Non-standard computational Research programme possibilities

The realisation that physical embodiment affects computational models, and that biological systems can be considered as computational models, should change the way we look at computer science. Common themes run through these areas: massive parallelism, emergent properties, and simulation. These are enormous areas, and several research projects spring to mind. A few of these are outlined below, and in the accompanying FPGA page.

1. A science of emergence

We would like to be able to design complex multi-agent systems to have desirable, and not to have undesirable, emergent properties. There is currently little or no theory about how to do so.

1.1 Understanding emergence

We need to understand the current status of emergence research, to build up a language and classification of emergent systems.

1.2 An emergence laboratory

We need to be able to experiment with emergent systems, to increase understanding, to answer questions that require further empirical evidence, and as a route to eventual design. (Computational resources for investigating emergent properties are likely to be large. An FPGA simulator might be appropriate.)

1.3 Engineering emergence

We need to be able to design and build systems with desired emergent properties.

2. Artificial biology

I present the two areas I am most interested in, since they fit well with my main interest of Engineering Emergence. The many other areas of artifical biology have been relegated to section 4, and left as a series of interesting questions.

2.1 Artificial Immunology

2.2 Artificial Embryology

3. Quantum computing

Much effort is going into building actual quantum computers: that is not my interest here. Rather, we should be ready to exploit these devices once they appear.

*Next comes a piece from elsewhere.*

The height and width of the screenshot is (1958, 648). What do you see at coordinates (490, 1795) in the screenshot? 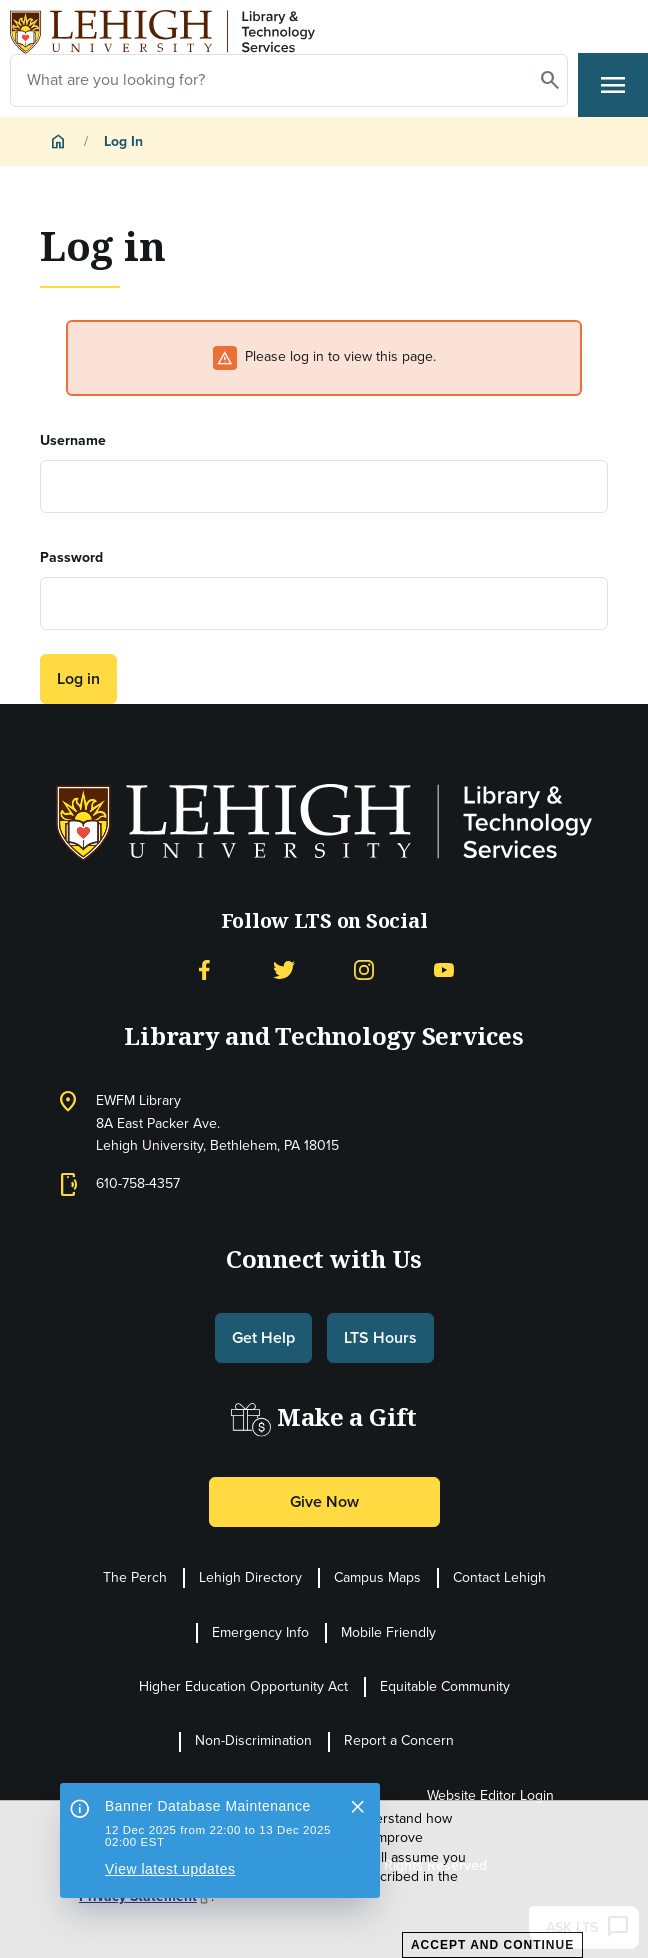 I see `Website Editor Login` at bounding box center [490, 1795].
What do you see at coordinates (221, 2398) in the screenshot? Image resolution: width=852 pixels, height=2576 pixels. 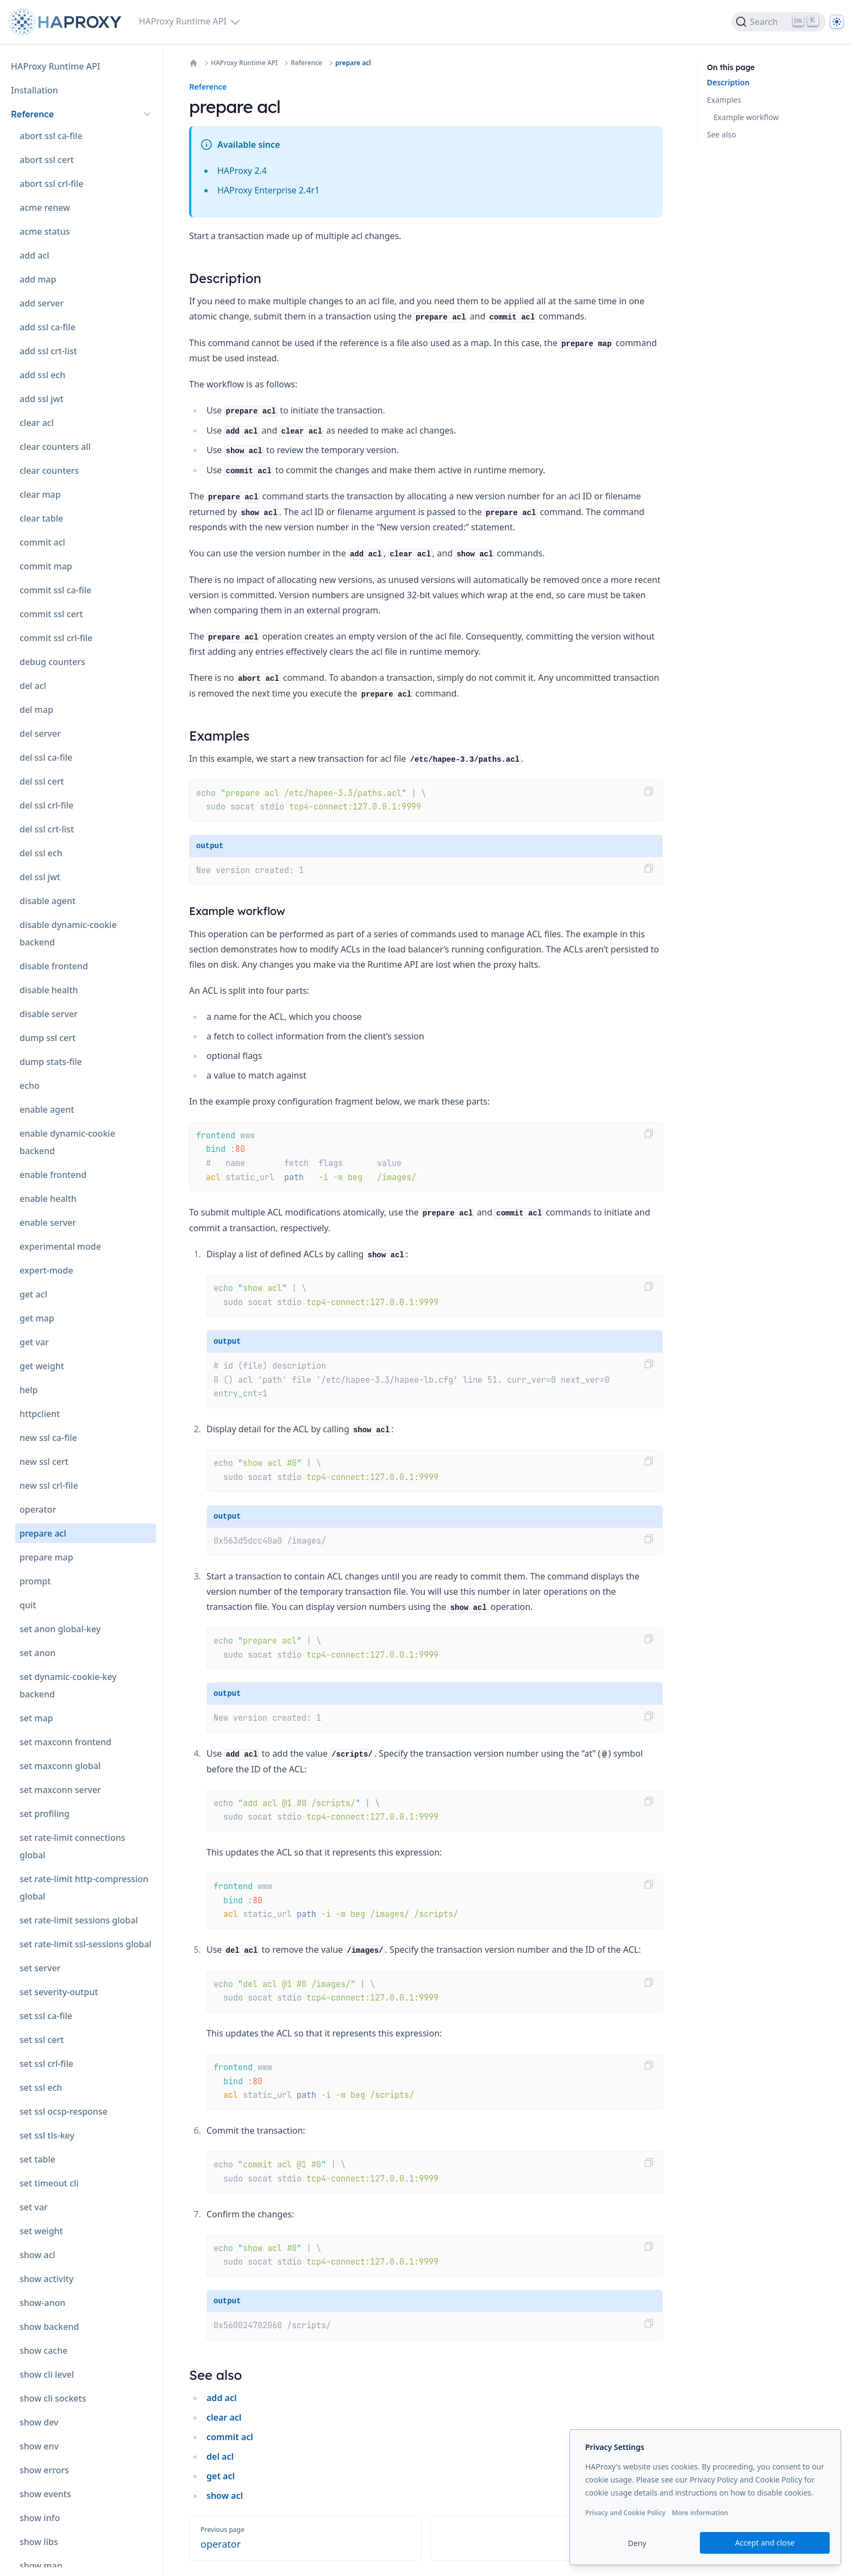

Current descriptions of quantum algorithms talk in terms of manipulating unitary matrices, which is equivalent to describing classical algorithms in terms of logic gates. (Much) higher level languages are needed, and all the support paraphernalia that goes with them for them both to have have a solid foundation, and to be usable in software development.

3.1 Quantum computer science

3.2 Quantum software engineering

Computational resources for simulating quantum algorithms are likely to be exponentially large. An FPGA simulator might be appropriate.

4. Other biologically inspired computational models

Neural networks. The "learning algorithms" that decide on the weights are a variety of optimisation algorithms, not as biologically inspired as the network itself. • Can analogues of the chemical communication in the brain be usefully added? • Can more biologically-inspired learning algorithms be developed?

Darwinian evolution. • Can different biologically-inspired mating algorithms be developed? Asexual, "symbiotic" (as in mitochondria in cells), polyploidal, "gene-hopping", ... • Can more "natural" chromosomal encodings be found? • Can better cost functions be developed?

Ecology. • What is the best way to use coevolution to breed more robust genetic algorithm solutions?

Subsumption architecture. • How can subsumption devices be designed to perform desired tasks? • How to get many small devices to cooperate to perform larger tasks.

Cellular automata. • What is the effect of dimensionality, even fractal dimensions? • When to use synchronous v. asynchronous updates? • What are the trade-off with size of neighbourhood, shape of neighbourhood (square, hexagonal, quasi-crystal Penrose tilings, irregular), and the number of states? • What can non-deterministic CAs do? • What can quantum CAs do? • What would be a sensible high level CA programming language?

Physical devices. • What other kinds of computational models can a physical device present? • How many different models can a single device present? • How can we deduce what models are possible in advance? • How can we design in, and design out, suitable and unsuitable observational models from our devices?


I would like to thank John Clark for several stimulating discussions in this area, and for commenting on these drafts.